Waldemar Carlsen (29 February 1880 – 28 August 1966) was a Norwegian novelist, newspaper editor and politician for the Labour and Communist parties.

==Biography==
Carlsen was born in Kristiania, and moved to Solør at a young age. He was the editor-in-chief of the local labour newspaper Solungen from 1910 to 1913, and then applied for jobs in other newspapers, such as the editorship of Demokraten in June 1913. Although that bid failed, he edited Fremover from 1913 to 1916 and Glomdalens Arbeiderblad from 1916 to 1925. Glomdalens Arbeiderblad became affiliated with the Communist Party in 1923. Carlsen remained the editor until he quit his job in 1925 because he had stopped receiving wages. The newspaper was declared bankrupt in 1926 and disappeared in 1927.

==Political career==
Carlsen unsuccessfully stood for parliamentary election as the deputy candidate of Fredrik Monsen in the constituency Hamar og Kongsvinger in 1918, then as a ballot candidate in the Market towns of Hedmark and Oppland counties in 1921 for Labour and 1924 for the Communists.

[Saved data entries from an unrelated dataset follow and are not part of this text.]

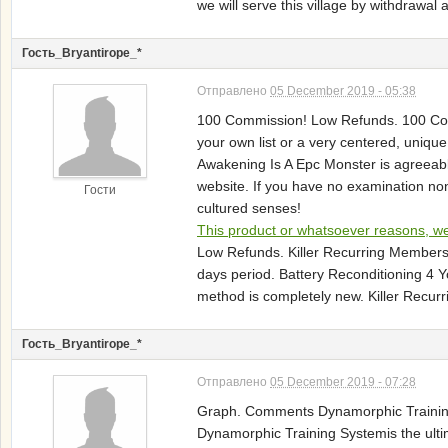
we will serve this village by withdraw
Гость_Bryantirope_*
Отправлено
05 December 2019 - 05:38
100 Commission! Low Refunds. 100 Commis
your own list or a very centered, unique
Awakening Is A Epc Monster is agreeabl
website. If you have no examination non
Гости
cultured senses!
This product or whatsoever reasons, we 
Low Refunds. Killer Recurring Membersh
days period. Battery Reconditioning 4 
method is completely new. Killer Recurr
Гость_Bryantirope_*
Отправлено
05 December 2019 - 07:28
Graph. Comments Dynamorphic Training 
Dynamorphic Training Systemis the ultim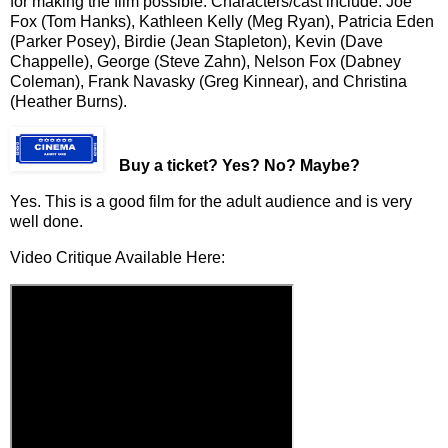
for making the film possible. Characters/cast include: Joe
Fox (Tom Hanks), Kathleen Kelly (Meg Ryan), Patricia Eden
(Parker Posey), Birdie (Jean Stapleton), Kevin (Dave
Chappelle), George (Steve Zahn), Nelson Fox (Dabney
Coleman), Frank Navasky (Greg Kinnear), and Christina
(Heather Burns).
Buy a ticket
? Yes? No? Maybe?
Yes. This is a good film for the adult audience and is very
well done.
Video Critique Available Here: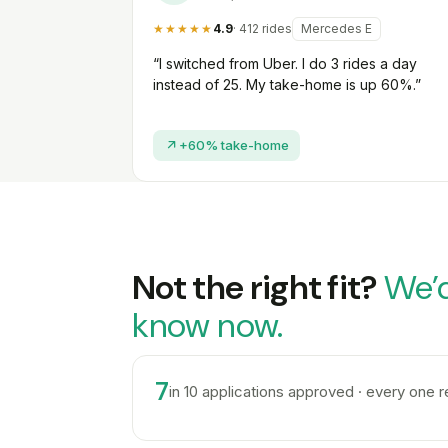
★★★★★
4.9
· 412 rides
Mercedes E
“I switched from Uber. I do 3 rides a day
instead of 25. My take-home is up 60%.”
+60% take-home
Not the right fit?
We’d
know now.
7
in 10 applications approved · every one 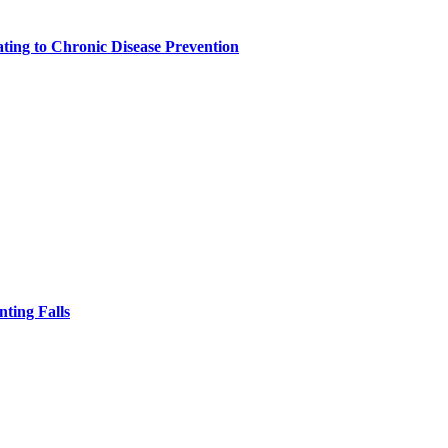
ting to Chronic Disease Prevention
nting Falls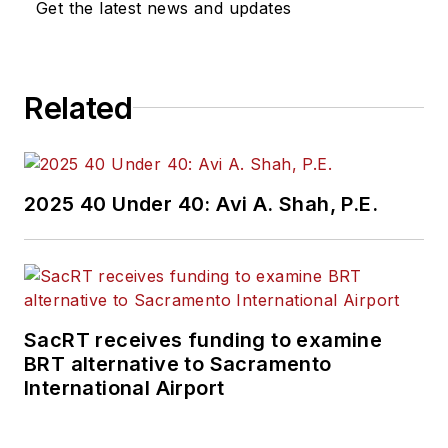
Get the latest news and updates
Related
2025 40 Under 40: Avi A. Shah, P.E.
SacRT receives funding to examine
BRT alternative to Sacramento
International Airport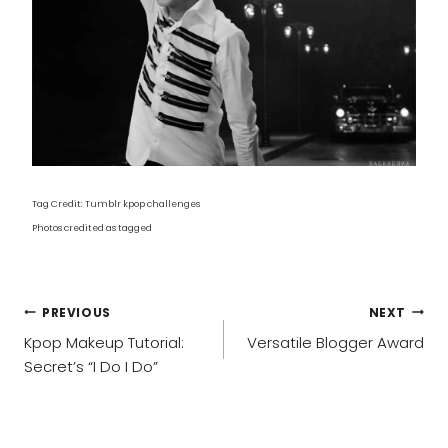
Tag Credit: Tumblr kpop challenges
Photos credited as tagged
POST
PREVIOUS
NEXT
NAVIGATION
Kpop Makeup Tutorial:
Versatile Blogger Award
Secret’s “I Do I Do”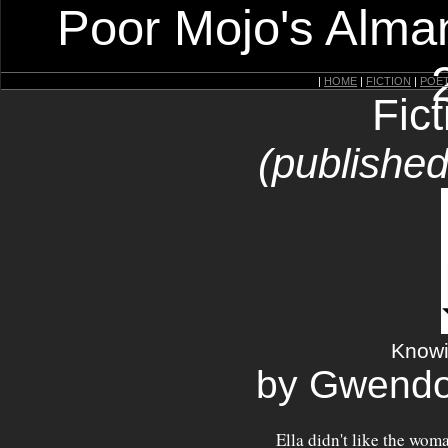
Poor Mojo's Alman
|
HOME
|
FICTION
|
POE
Fic
(published
Knowin
by Gwendo
Ella didn't like the woman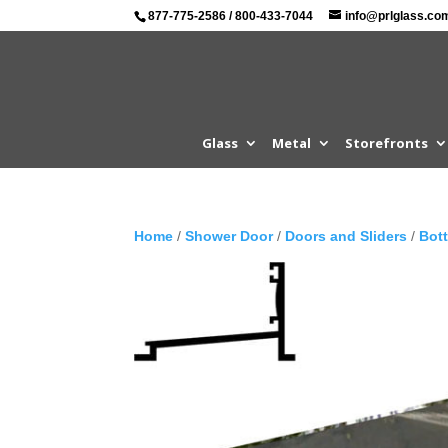
877-775-2586
/
800-433-7044
info@prlglass.co
Glass
Metal
Storefronts
Home
/
Shower Door
/
Doors and Sliders
/
Bot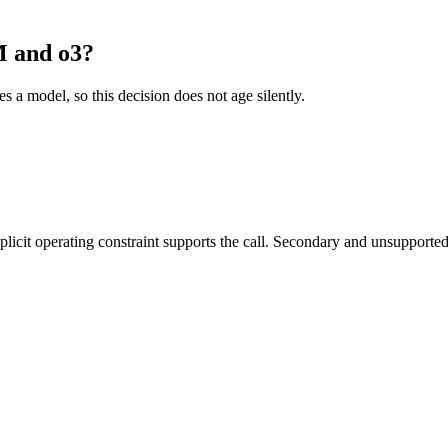
 and o3?
es a model, so this decision does not age silently.
it operating constraint supports the call. Secondary and unsupported us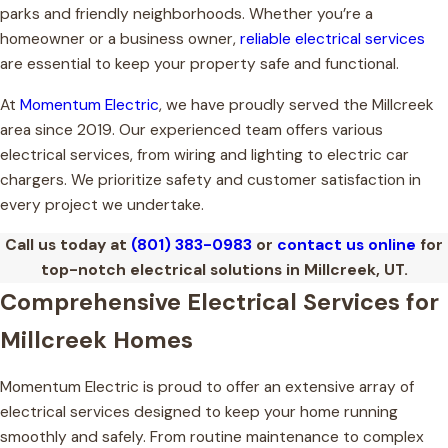
parks and friendly neighborhoods. Whether you’re a
homeowner or a business owner,
reliable electrical services
are essential to keep your property safe and functional.
At
Momentum Electric
, we have proudly served the Millcreek
area since 2019. Our experienced team offers various
electrical services, from wiring and lighting to electric car
chargers. We prioritize safety and customer satisfaction in
every project we undertake.
Call us today at
(801) 383-0983
or
contact us online
for
top-notch electrical solutions in Millcreek, UT.
Comprehensive Electrical Services for
Millcreek Homes
Momentum Electric is proud to offer an extensive array of
electrical services designed to keep your home running
smoothly and safely. From routine maintenance to complex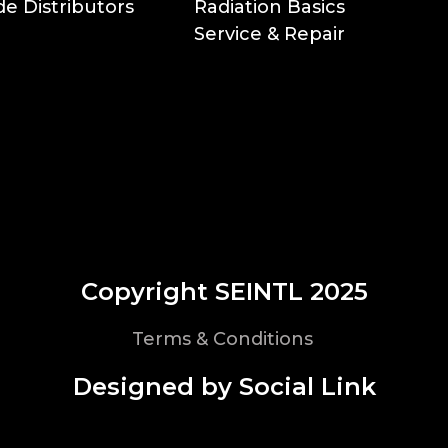
e Distributors
Radiation Basics
Service & Repair
Copyright SEINTL 2025
Terms & Conditions
Designed by Social Link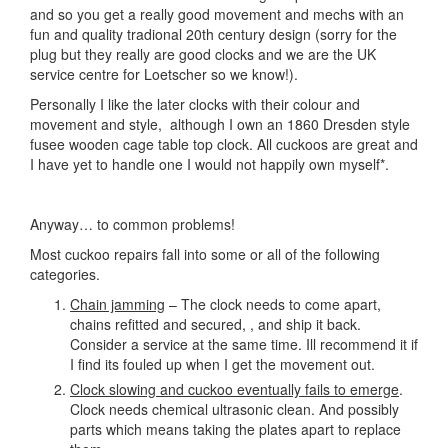
and so you get a really good movement and mechs with an
fun and quality tradional 20th century design (sorry for the
plug but they really are good clocks and we are the UK
service centre for Loetscher so we know!).
Personally I like the later clocks with their colour and
movement and style, although I own an 1860 Dresden style
fusee wooden cage table top clock. All cuckoos are great and
I have yet to handle one I would not happily own myself*.
Anyway… to common problems!
Most cuckoo repairs fall into some or all of the following
categories.
Chain jamming
– The clock needs to come apart,
chains refitted and secured, , and ship it back.
Consider a service at the same time. Ill recommend it if
I find its fouled up when I get the movement out.
Clock slowing and cuckoo eventually fails to emerge
.
Clock needs chemical ultrasonic clean. And possibly
parts which means taking the plates apart to replace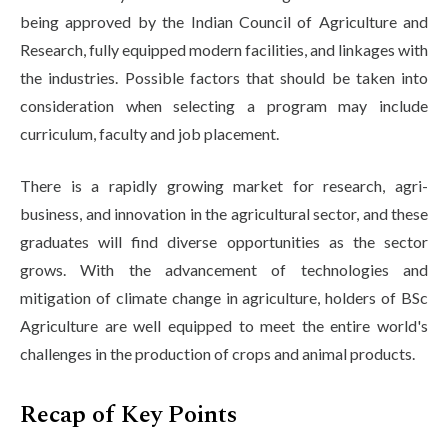
being approved by the Indian Council of Agriculture and
Research, fully equipped modern facilities, and linkages with
the industries. Possible factors that should be taken into
consideration when selecting a program may include
curriculum, faculty and job placement.
There is a rapidly growing market for research, agri-
business, and innovation in the agricultural sector, and these
graduates will find diverse opportunities as the sector
grows. With the advancement of technologies and
mitigation of climate change in agriculture, holders of BSc
Agriculture are well equipped to meet the entire world's
challenges in the production of crops and animal products.
Recap of Key Points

He was a member of the executive committee of the municipal council for Kongsvinger Municipality. In the 1930s he was a travelling agitator, and founded many trade unions. He was also active in the temperance movement. In addition, Carlsen published several novels, such as Dragsug (1910), Orion (1911) and Jernnæven (1913), and the travelogue Herjetog i syd og nord (1919). He spent his last working years as a school janitor in Kongsvinger. He died in 1966.